Участковый зарделся ярче и руки огромные – ковшиком – сжал на коленях. Разговор происходил утром на фоне отмытого до блеска вечнозеленого фикуса. Они сидели на табуретках друг против друга: моя бабуля, остроглазая, грациозная, и молоденький милиционер, пришедший выяснять, на каком основании в доме 4, квартире 4 по Первому Труженикову переулку проживает жилец с фамилией, которую выговорить невозможно: Штапинец? Штанимец? Штанец?
– Да, – говорила моя бабуля, светло улыбаясь и первый раз чувствуя, что представитель страшной власти не так страшен ей, как обычно. – Вы совершенно правы. Выговорить невозможно. Только по складам: Шта-й-н-мец.
– Эк, – крякнул милиционер. – Штан… Чего?

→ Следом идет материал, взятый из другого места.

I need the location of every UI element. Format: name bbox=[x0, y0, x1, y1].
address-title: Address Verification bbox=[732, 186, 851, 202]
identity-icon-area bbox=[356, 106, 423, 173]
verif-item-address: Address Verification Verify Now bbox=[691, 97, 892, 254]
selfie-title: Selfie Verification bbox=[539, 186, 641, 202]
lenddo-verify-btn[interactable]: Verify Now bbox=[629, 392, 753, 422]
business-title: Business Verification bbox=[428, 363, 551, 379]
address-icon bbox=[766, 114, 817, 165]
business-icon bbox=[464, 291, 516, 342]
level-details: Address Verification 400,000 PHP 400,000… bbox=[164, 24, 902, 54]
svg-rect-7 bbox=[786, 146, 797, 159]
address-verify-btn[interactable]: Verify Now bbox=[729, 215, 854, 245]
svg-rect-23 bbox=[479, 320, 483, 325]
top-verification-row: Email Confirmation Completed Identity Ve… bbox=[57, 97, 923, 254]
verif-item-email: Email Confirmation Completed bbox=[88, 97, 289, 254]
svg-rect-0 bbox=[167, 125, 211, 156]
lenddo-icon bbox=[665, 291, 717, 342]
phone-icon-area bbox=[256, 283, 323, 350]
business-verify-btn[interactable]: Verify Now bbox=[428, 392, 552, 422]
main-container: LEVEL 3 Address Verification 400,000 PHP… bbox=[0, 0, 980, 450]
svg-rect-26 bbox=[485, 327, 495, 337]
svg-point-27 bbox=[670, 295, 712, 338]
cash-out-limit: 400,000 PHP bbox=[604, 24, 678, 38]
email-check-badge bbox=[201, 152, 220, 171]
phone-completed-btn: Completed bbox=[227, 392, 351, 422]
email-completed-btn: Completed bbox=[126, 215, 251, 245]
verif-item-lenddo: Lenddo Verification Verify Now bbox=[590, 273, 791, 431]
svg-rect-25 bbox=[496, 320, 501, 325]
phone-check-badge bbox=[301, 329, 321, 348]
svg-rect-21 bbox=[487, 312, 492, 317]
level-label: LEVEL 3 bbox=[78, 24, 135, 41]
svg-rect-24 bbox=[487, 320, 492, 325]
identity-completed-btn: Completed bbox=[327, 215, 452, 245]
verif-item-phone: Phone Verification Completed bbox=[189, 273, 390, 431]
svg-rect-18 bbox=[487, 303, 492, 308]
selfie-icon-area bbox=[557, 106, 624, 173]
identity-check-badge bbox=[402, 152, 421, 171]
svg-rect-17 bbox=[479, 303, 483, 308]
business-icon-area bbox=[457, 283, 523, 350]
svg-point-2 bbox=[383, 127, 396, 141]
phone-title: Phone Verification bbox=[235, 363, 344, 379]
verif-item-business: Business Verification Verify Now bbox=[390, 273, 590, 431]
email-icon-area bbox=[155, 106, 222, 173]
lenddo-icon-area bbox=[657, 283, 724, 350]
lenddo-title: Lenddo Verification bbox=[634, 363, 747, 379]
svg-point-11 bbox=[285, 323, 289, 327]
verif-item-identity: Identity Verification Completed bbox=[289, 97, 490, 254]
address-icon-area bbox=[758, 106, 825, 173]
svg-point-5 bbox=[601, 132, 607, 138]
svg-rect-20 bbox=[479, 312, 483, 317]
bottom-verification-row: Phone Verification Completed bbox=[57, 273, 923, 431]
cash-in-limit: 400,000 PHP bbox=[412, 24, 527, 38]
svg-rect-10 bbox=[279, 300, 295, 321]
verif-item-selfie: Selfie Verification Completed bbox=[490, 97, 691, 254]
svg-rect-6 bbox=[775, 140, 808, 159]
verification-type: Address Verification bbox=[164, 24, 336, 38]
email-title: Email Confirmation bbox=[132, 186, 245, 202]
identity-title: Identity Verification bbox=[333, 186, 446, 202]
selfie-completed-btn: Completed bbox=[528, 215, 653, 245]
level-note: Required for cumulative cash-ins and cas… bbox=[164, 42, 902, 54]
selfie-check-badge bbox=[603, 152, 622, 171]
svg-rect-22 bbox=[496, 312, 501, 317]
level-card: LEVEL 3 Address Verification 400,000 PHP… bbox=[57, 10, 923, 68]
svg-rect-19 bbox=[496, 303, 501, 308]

– Не Штан, – любезно поправила бабуля, – а Штай, а потом пауза и – нмец. Штай-нмец! Ну, попробуйте!
– Штам… – нерешительно сказал участковый, – йец!
– Ну вот! Ну почти! – просияла бабуля. – Да это и неважно, правда? Так вы согласны со мной? Любовь, понимаете? И хотят быть вместе. Так что же им делать?
– Мы ведь почему беспокоим, – доверительно пробасил милиционер. – Потому как беспорядок намечается. Вместе-вместе, а паспорта врозь. Когда кого любишь, у того и прописывайся, правильно говорю?
– Ну, еще бы! – обрадовалась бабуля. – Еще бы! Кто спорит? Да он и пропишется. Сначала они распишутся, а потом он пропишется. Ведь такой порядок-то?
– Да как же вы его к себе нерасписанного взяли? – ахнул милиционер. – Да моя матка так бы погнала нерасписанного, кабы к сеструхе кто прилепился! А вы ласкаете… А ну как он завтра слизнет?
– Не слизнет, – прошептала бабуля и оглянулась на хмурую Матрену, подбоченившуюся в дверях уборной и смахивающую на растрепанную Бабу-ягу. – Этот не слизнет. Любовь, понимаете?
Нерешительно потоптавшись, участковый дал две недели сроку и ушел. Тут Матрена не выдержала.
– Последние мозги потеряла! – гаркнула она и ударила клюкой об пол. Фикус вздрогнул. – Я тебе прямо скажу, я не Катька-стерва, вилок серебряных у тебя не крала! Я тебе, Лизавета, как на духу говорю, обрыдло мне на это глядеть! Девка – лебедь, и чтоб за яврея иттить! Да, мать его в качель, за женатика! К ним, к поганым, нешто в душу влезешь! Понапилися христьянской кровушки!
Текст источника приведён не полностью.